---------- Given entries ----------

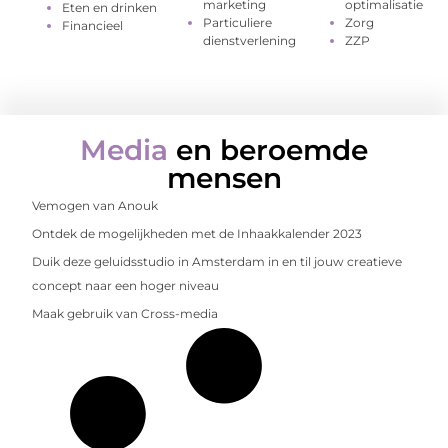
marketing
optimalisatie
Eten en drinken
Particuliere
Zorg
Financieel
dienstverlening
ZZP
Media
en beroemde
mensen
Vemogen van Anouk
Ontdek de mogelijkheden met de Inhaakkalender 2023
Duik deze geluidsstudio in Amsterdam in en til jouw creatieve
concept naar een hoger niveau
Maak gebruik van Cross-media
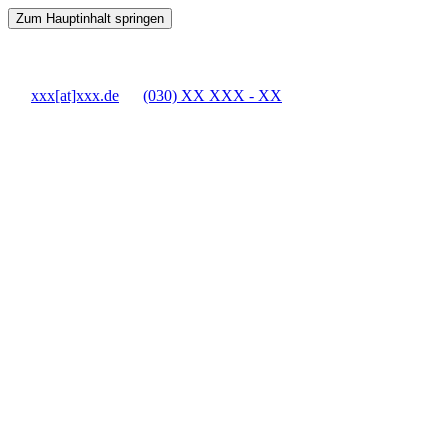
Zum Hauptinhalt springen
xxx[at]xxx.de
(030) XX XXX - XX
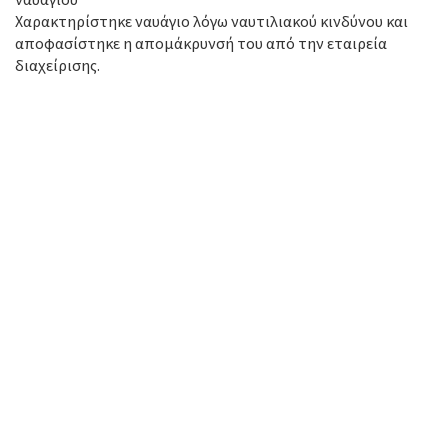
Χαρακτηρίστηκε ναυάγιο λόγω ναυτιλιακού κινδύνου και
αποφασίστηκε η απομάκρυνσή του από την εταιρεία
διαχείρισης.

----------

### Your assignment
Write out the records word for word. Pictures stay out.

### Output of the task
marketing
optimalisatie
Eten en drinken
Particuliere
Zorg
Financieel
dienstverlening
ZZP
Media
en beroemde
mensen
Vemogen van Anouk
Ontdek de mogelijkheden met de Inhaakkalender 2023
Duik deze geluidsstudio in Amsterdam in en til jouw creatieve
concept naar een hoger niveau
Maak gebruik van Cross-media
Zum Hauptinhalt springen
xxx[at]xxx.de
(030) XX XXX - XX
Χαρακτηρίστηκε ναυάγιο λόγω ναυτιλιακού κινδύνου και
αποφασίστηκε η απομάκρυνσή του από την εταιρεία
διαχείρισης.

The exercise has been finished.